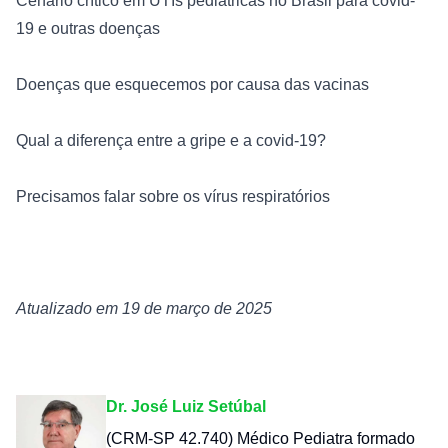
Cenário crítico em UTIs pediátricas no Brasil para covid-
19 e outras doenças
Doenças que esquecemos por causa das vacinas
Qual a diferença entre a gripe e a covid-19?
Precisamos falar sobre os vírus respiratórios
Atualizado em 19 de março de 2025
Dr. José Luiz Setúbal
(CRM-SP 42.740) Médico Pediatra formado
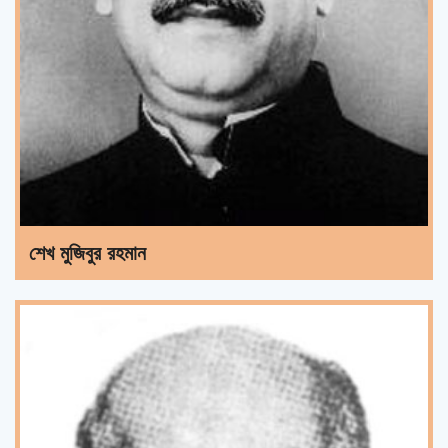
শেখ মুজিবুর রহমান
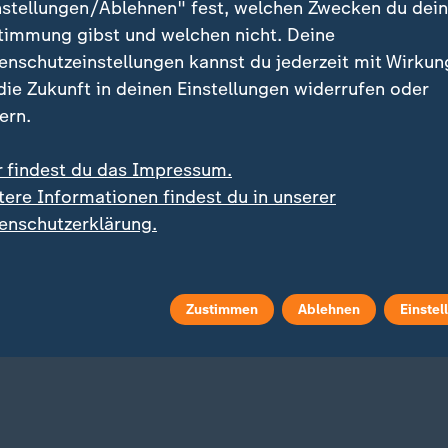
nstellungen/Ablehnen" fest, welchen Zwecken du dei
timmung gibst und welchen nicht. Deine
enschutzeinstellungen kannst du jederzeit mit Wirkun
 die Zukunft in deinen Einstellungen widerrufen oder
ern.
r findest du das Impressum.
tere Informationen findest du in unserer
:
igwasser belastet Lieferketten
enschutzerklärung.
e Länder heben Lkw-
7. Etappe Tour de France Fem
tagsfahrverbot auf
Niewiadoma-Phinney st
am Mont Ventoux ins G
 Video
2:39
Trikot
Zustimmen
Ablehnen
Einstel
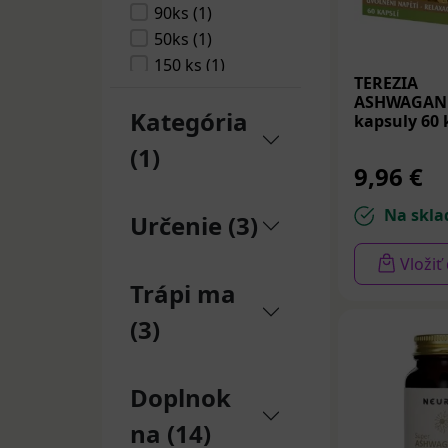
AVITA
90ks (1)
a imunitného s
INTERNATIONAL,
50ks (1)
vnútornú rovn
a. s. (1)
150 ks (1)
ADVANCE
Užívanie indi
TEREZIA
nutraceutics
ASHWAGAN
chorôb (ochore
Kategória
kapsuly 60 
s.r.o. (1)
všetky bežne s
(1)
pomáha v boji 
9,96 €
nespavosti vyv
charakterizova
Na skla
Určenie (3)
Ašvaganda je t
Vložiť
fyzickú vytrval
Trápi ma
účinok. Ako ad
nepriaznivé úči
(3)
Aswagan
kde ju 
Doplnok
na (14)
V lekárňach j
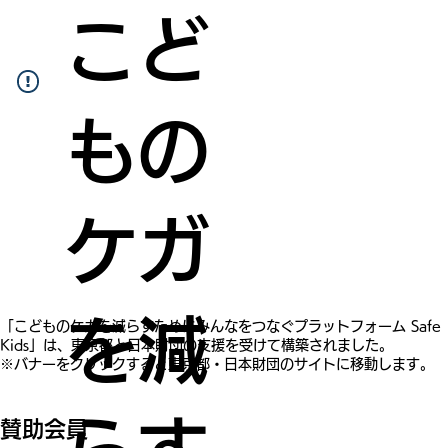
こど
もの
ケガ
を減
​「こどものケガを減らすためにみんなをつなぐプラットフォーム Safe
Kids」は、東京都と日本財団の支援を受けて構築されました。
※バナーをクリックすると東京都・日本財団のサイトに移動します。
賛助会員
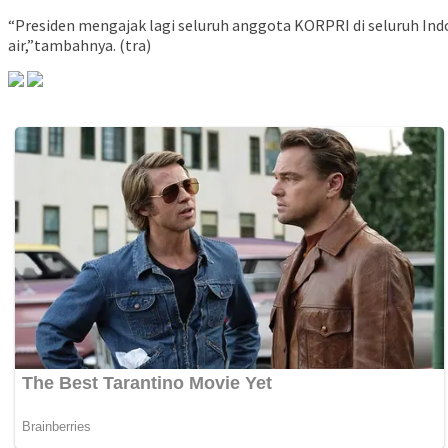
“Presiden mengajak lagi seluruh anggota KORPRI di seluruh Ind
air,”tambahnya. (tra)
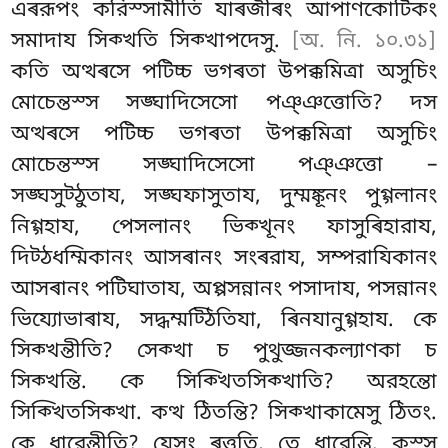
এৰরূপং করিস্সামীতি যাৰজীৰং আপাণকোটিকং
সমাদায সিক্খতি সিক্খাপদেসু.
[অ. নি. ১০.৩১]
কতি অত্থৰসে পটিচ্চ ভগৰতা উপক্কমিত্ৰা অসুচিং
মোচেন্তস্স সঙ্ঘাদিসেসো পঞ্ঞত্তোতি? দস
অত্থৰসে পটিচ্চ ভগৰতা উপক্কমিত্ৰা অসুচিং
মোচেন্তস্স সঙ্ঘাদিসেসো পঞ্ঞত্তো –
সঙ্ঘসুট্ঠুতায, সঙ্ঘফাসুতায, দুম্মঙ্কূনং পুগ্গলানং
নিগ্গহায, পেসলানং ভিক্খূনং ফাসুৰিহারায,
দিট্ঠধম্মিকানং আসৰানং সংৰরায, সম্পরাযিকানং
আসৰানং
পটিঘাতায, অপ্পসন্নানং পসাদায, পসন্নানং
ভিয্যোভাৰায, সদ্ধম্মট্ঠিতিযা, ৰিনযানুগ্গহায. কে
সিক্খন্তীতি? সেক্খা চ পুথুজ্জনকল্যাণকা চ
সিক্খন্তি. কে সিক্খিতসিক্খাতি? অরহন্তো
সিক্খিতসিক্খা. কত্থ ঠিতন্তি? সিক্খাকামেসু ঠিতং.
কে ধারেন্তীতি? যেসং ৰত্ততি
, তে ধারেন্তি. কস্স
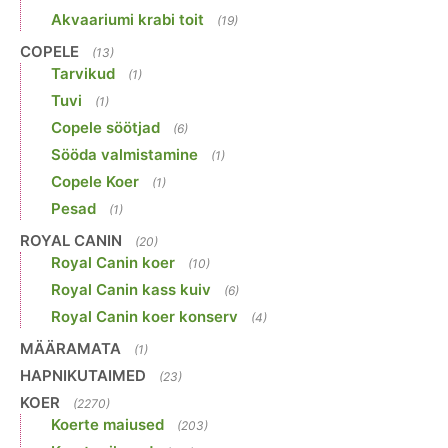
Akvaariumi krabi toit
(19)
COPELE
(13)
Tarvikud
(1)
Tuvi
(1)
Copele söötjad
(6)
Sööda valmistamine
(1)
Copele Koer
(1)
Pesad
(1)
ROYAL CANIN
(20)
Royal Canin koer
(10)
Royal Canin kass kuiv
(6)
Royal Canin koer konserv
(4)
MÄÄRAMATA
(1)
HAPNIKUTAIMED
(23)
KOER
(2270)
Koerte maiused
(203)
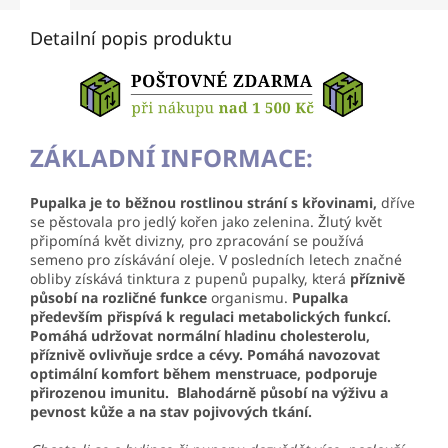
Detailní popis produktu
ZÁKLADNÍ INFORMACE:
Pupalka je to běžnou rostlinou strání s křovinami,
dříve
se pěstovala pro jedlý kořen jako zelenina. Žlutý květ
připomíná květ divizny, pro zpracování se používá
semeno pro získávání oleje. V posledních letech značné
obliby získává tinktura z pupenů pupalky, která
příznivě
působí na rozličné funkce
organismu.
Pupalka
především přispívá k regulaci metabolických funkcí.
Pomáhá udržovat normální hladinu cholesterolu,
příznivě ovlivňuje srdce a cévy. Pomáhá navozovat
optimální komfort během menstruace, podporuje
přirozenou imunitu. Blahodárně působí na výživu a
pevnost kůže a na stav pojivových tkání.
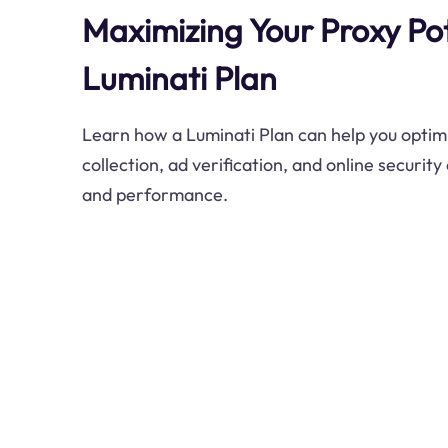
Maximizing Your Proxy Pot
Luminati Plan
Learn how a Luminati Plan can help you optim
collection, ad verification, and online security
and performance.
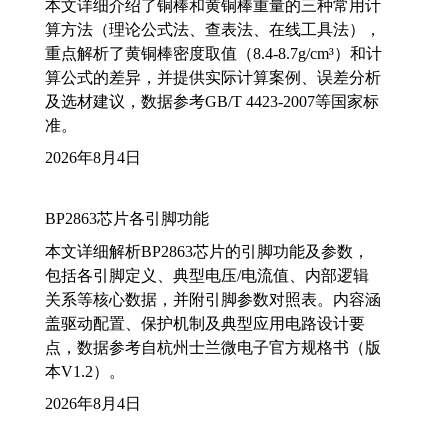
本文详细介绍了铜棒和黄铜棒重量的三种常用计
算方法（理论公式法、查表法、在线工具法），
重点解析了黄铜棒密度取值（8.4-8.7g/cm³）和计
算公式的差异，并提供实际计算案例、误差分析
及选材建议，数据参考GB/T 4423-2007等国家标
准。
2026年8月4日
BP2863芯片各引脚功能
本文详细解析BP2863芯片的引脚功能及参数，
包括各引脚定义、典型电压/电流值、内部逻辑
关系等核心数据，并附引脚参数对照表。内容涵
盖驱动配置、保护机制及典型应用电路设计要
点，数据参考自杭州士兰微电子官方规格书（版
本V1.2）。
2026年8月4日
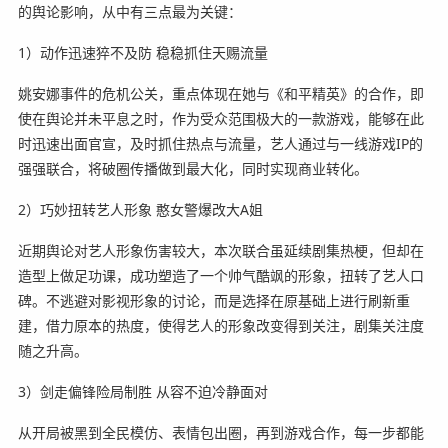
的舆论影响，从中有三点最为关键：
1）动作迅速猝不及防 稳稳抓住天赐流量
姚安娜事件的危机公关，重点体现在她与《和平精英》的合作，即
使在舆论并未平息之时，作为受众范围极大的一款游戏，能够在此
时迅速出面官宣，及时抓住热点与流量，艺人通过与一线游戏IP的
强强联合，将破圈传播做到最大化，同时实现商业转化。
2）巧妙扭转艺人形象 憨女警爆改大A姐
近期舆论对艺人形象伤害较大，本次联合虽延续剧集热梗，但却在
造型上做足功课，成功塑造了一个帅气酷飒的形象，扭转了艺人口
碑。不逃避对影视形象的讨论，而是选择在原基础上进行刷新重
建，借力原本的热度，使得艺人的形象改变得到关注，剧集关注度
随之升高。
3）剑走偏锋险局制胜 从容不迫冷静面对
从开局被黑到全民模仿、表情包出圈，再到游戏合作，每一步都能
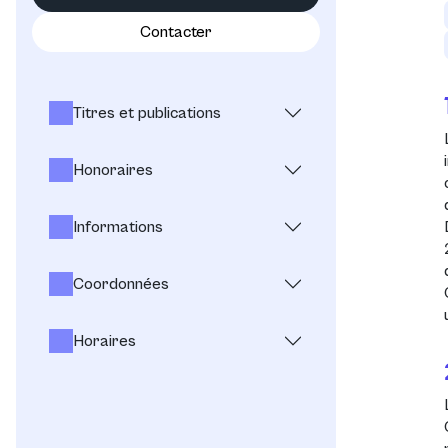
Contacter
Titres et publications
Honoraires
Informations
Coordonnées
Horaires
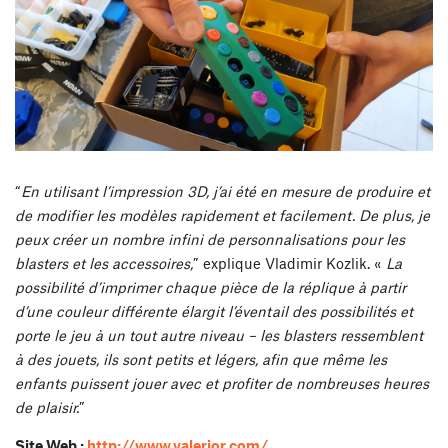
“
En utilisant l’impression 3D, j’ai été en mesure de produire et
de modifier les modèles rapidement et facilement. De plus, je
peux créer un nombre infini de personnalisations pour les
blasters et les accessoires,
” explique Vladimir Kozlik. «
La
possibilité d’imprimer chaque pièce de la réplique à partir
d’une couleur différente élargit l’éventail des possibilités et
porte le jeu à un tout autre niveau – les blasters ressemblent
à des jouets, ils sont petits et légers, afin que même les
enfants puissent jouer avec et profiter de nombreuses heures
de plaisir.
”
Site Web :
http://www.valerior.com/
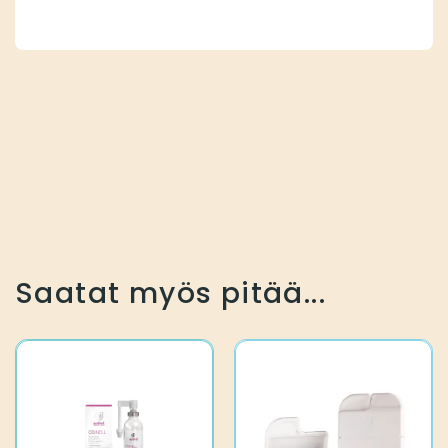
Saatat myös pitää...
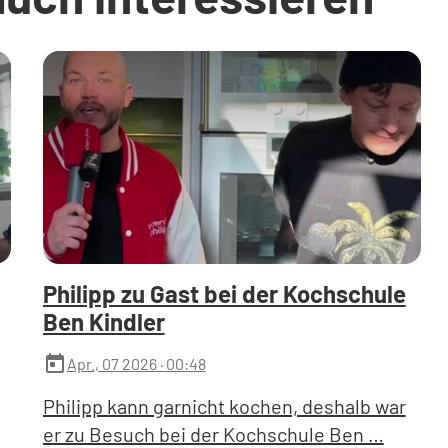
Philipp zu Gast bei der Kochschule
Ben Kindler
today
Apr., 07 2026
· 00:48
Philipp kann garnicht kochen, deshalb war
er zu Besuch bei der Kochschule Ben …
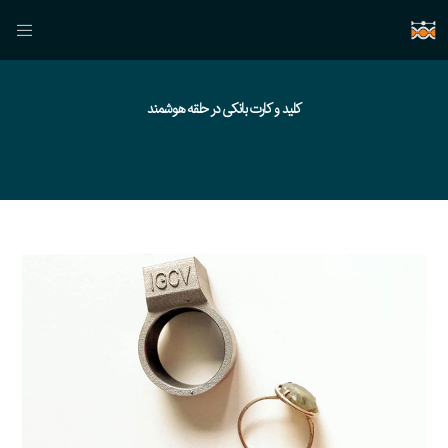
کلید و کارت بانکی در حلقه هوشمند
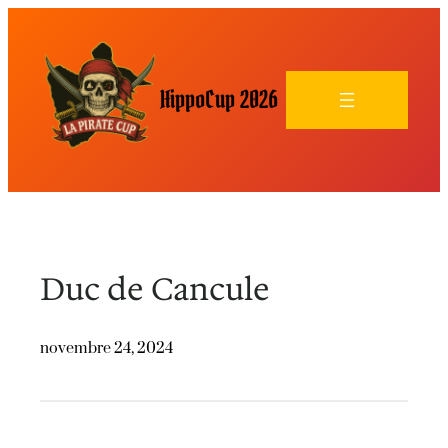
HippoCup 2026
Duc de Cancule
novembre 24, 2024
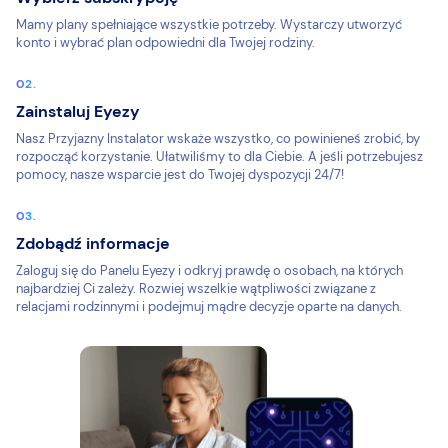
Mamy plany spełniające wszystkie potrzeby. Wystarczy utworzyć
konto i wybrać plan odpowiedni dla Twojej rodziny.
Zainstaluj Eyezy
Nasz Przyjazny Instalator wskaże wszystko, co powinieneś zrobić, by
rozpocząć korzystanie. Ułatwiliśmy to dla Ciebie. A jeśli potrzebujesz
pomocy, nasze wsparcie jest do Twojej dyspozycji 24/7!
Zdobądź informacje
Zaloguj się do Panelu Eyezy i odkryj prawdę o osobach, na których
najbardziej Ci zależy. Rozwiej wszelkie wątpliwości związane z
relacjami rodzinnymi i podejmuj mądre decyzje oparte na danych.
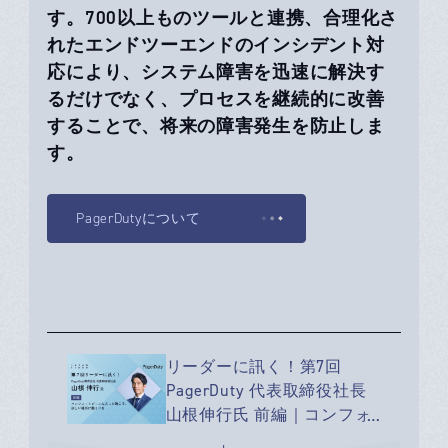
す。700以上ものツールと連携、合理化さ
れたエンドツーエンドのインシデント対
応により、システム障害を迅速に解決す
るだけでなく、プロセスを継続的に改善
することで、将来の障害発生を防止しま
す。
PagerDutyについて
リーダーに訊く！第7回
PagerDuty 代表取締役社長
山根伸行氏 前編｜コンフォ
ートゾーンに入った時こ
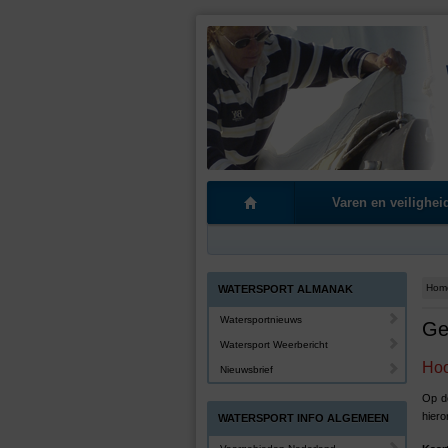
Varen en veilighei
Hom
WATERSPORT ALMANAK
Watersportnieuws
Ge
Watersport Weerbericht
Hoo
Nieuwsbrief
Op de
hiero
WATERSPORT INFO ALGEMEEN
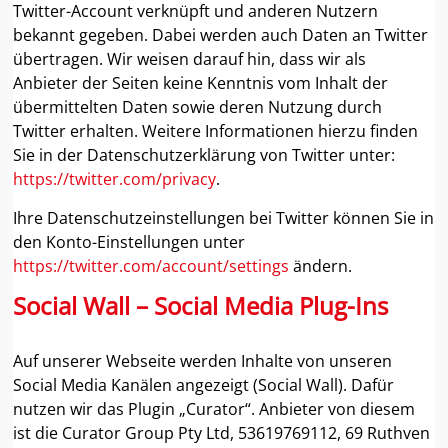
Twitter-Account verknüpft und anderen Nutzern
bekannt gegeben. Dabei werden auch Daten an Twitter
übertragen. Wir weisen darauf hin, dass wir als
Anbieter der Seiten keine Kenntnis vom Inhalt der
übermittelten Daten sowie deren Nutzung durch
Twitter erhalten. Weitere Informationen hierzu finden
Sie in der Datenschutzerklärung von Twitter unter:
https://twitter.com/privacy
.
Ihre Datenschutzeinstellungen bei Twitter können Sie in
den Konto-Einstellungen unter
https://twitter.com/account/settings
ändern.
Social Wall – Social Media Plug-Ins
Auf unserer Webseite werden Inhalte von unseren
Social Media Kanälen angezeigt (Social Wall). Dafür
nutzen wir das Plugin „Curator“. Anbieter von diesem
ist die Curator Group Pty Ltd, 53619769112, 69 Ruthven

◇ ◇ ◇ ◇ ◇

◆ **Exercise brief**
Omit every picture, and please return the entries exactly from the first line through the line with "Detailní popis produktu", both included.

◆ **Answer to the exercise**
Cenário crítico em UTIs pediátricas no Brasil para covid-
19 e outras doenças
Doenças que esquecemos por causa das vacinas
Qual a diferença entre a gripe e a covid-19?
Precisamos falar sobre os vírus respiratórios
Atualizado em 19 de março de 2025
Dr. José Luiz Setúbal
(CRM-SP 42.740) Médico Pediatra formado
শেখ মুজিবুর রহমান
nstellungen/Ablehnen" fest, welchen Zwecken du dei
timmung gibst und welchen nicht. Deine
enschutzeinstellungen kannst du jederzeit mit Wirkun
 die Zukunft in deinen Einstellungen widerrufen oder
ern.
r findest du das Impressum.
tere Informationen findest du in unserer
:
igwasser belastet Lieferketten
enschutzerklärung.
e Länder heben Lkw-
7. Etappe Tour de France Fem
tagsfahrverbot auf
Niewiadoma-Phinney st
am Mont Ventoux ins G
 Video
2:39
Trikot
Zustimmen
Ablehnen
Einstel
AVITA
90ks (1)
a imunitného s
INTERNATIONAL,
50ks (1)
vnútornú rovn
a. s. (1)
150 ks (1)
ADVANCE
Užívanie indi
TEREZIA
nutraceutics
ASHWAGAN
chorôb (ochore
Kategória
kapsuly 60 
s.r.o. (1)
všetky bežne s
(1)
pomáha v boji 
9,96 €
nespavosti vyv
charakterizova
Na skla
Určenie (3)
Ašvaganda je t
Vložiť
fyzickú vytrval
Trápi ma
účinok. Ako ad
nepriaznivé úči
(3)
Aswagan
kde ju 
Doplnok
na (14)
V lekárňach j
こど
もの
ケガ
を減
​「こどものケガを減らすためにみんなをつなぐプラットフォーム Safe
Kids」は、東京都と日本財団の支援を受けて構築されました。
※バナーをクリックすると東京都・日本財団のサイトに移動します。
賛助会員
“Presiden mengajak lagi seluruh anggota KORPRI di seluruh Ind
air,”tambahnya. (tra)
এৰরূপং করিস্সামীতি যাৰজীৰং আপাণকোটিকং
সমাদায সিক্খতি সিক্খাপদেসু.
[অ. নি. ১০.৩১]
কতি অত্থৰসে পটিচ্চ ভগৰতা উপক্কমিত্ৰা অসুচিং
মোচেন্তস্স সঙ্ঘাদিসেসো পঞ্ঞত্তোতি? দস
অত্থৰসে পটিচ্চ ভগৰতা উপক্কমিত্ৰা অসুচিং
মোচেন্তস্স সঙ্ঘাদিসেসো পঞ্ঞত্তো –
সঙ্ঘসুট্ঠুতায, সঙ্ঘফাসুতায, দুম্মঙ্কূনং পুগ্গলানং
নিগ্গহায, পেসলানং ভিক্খূনং ফাসুৰিহারায,
দিট্ঠধম্মিকানং আসৰানং সংৰরায, সম্পরাযিকানং
আসৰানং
পটিঘাতায, অপ্পসন্নানং পসাদায, পসন্নানং
ভিয্যোভাৰায, সদ্ধম্মট্ঠিতিযা, ৰিনযানুগ্গহায. কে
সিক্খন্তীতি? সেক্খা চ পুথুজ্জনকল্যাণকা চ
সিক্খন্তি. কে সিক্খিতসিক্খাতি? অরহন্তো
সিক্খিতসিক্খা. কত্থ ঠিতন্তি? সিক্খাকামেসু ঠিতং.
কে ধারেন্তীতি? যেসং ৰত্ততি
, তে ধারেন্তি. কস্স
Akvaariumi krabi toit
(19)
COPELE
(13)
Tarvikud
(1)
Tuvi
(1)
Copele söötjad
(6)
Sööda valmistamine
(1)
Copele Koer
(1)
Pesad
(1)
ROYAL CANIN
(20)
Royal Canin koer
(10)
Royal Canin kass kuiv
(6)
Royal Canin koer konserv
(4)
MÄÄRAMATA
(1)
HAPNIKUTAIMED
(23)
KOER
(2270)
Koerte maiused
(203)
Detailní popis produktu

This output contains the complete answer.